Friday, May 16, 2008


Some stories I found interesting enough to put on my inside pages this morning include:

This analysis of the California gay marriage ban's overturning:

Not long into the oral argument before the California Supreme Court in March over whether gay and lesbian couples have a constitutional right to marry, Chief Justice Ronald M. George showed his hand.

Three times he quoted from the court’s 1948 decision in Perez v. Sharp that struck down a state ban on interracial marriage, a high point in the history of a prestigious and influential court.

“The essence of the right to marry is freedom to join in marriage with the person of one’s choice,” Chief Justice George said, quoting Perez.

This piece on the dire need of U.S. intel agencies for help from immigrants, and the various reasons immigrants are reluctant to cooperate.

The U.S. is its own worst enemy when it comes to the desperately important task of recruiting immigrants as spies, analysts and translators in the war on terror, new Americans are telling intelligence officials. The government's policies raise suspicions and fear in the immigrants' home countries and disturb potential recruits here who might otherwise want to help.

The U.S. knows it needs the help. At the heart of a Friday summit with immigrant groups was a stark reality: The intelligence agencies lack people who can speak the languages that are needed most, such as Arabic, Farsi and Pashtu. More importantly, the agencies lack people with the cultural awareness that enables them to grasp the nuances embedded in dialect, body language and even street graffiti.

Complicated on many levels. I've already said I think our CIA is a rotten mistake. But if we've got it and we want it to have a halfway chance at competence (wouldn't that be nice?) we are going to need these people.

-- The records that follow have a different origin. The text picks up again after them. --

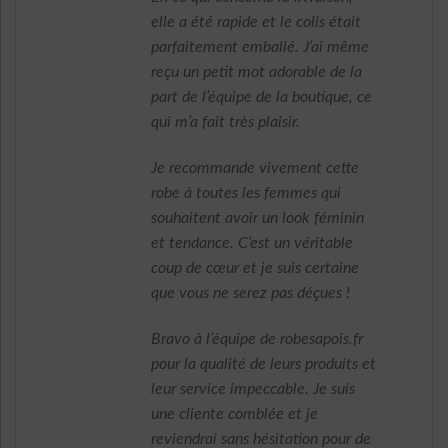
elle a été rapide et le colis était
parfaitement emballé. J’ai même
reçu un petit mot adorable de la
part de l’équipe de la boutique, ce
qui m’a fait très plaisir.
Je recommande vivement cette
robe à toutes les femmes qui
souhaitent avoir un look féminin
et tendance. C’est un véritable
coup de cœur et je suis certaine
que vous ne serez pas déçues !
Bravo à l’équipe de robesapois.fr
pour la qualité de leurs produits et
leur service impeccable. Je suis
une cliente comblée et je
reviendrai sans hésitation pour de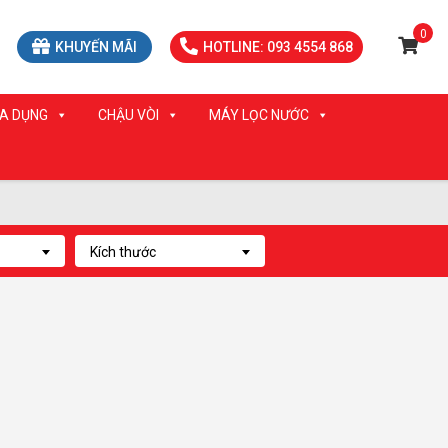
0
KHUYẾN MÃI
HOTLINE: 093 4554 868
IA DỤNG
CHẬU VÒI
MÁY LỌC NƯỚC
Kích thước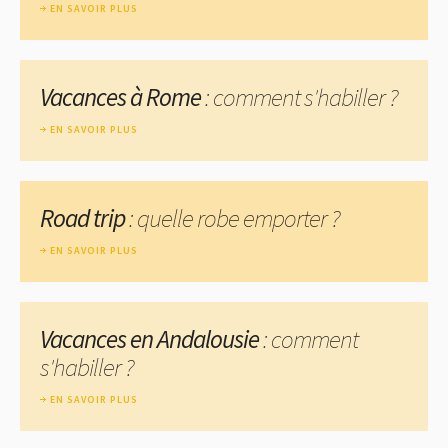
EN SAVOIR PLUS
Vacances à Rome
: comment s'habiller ?
EN SAVOIR PLUS
Road trip
: quelle robe emporter ?
EN SAVOIR PLUS
Vacances en Andalousie
: comment
s'habiller ?
EN SAVOIR PLUS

And if we're really serious that Islamism is a threat to our very survival as a nation, as a people, we really need them desperately. Which is why we ought to pay attention when some of the leaders among them suggest reasons more aren't enlisting in the intel forces.

What's perplexing to me is the same people in our commentariat who seem most fired up about the Islamist threat are most critical of the government when it pussyfoots around terminology like GWOT and Jihad and Islamofascism. If you read these sorts of stories, you'll see it's the intel chiefs and the military men, not the pointy heads in the State Department, who really want these sorts of changes. Sometimes pussyfooting is a policy.

But I also read the comments of the immigrant critics with some skepticism. Already, simply by being where they are, they have defined themselves as different from the mass of their fellows.

I know that America has a terrible image problem in the world right now, as they say repeatedly in this article. But is it really because of the Japanese internment camps? Is it even really because of Abu Ghraib and Guantanamo -- yes, those hurt us in Europe, but Europe isn't what we're concerned about now.

When you read accounts of what is widely believed as ironclad truth about America and what it does, the things that are taken as truth in the Arab world and South Asia -- even in our putative allies like Turkey -- the facts that have come out about Abu Ghraib and Guantanamo are fairly petty by comparison. The truth of what we do when we commit crimes matters a great deal to us: Eliminating all those problems wouldn't solve our image problem among the populations where the hate and lies about us have been sown so well and so thoroughly for so long.

Finally, there's this one. My reaction to the FCLDS story has been visceral all along, and I sense most of the commenters don't agree with it. So, without comment, this:

When Texas child welfare authorities released statistics showing nearly 60 percent of the teen girls taken from a polygamist sect's ranch were pregnant or had children, they seemed to prove what was alleged all along: The sect commonly pushed girls into marriage and sex.

But in the past week, the state has twice been forced to admit "girls" who gave birth while in state custody are actually adults. One was 22 and claims she showed state officials a Utah birth certificate shortly after she and more than 400 minors were seized from the west Texas ranch in an April raid.

The state has in custody two dozen other young mothers and others whose ages are in dispute. If most of them also turn out to be adults, it would be a severe blow to the state's claim of widespread sexual abuse.

If it turns out the other 24 disputed minors are adults, the number of actual 14- to 17-year-old girls with children could drop to as low as five or six. That would amount to about one-fifth of the girls that age found at the ranch — substantially higher than the average rate of teen pregnancies in Texas but a far cry from 60 percent.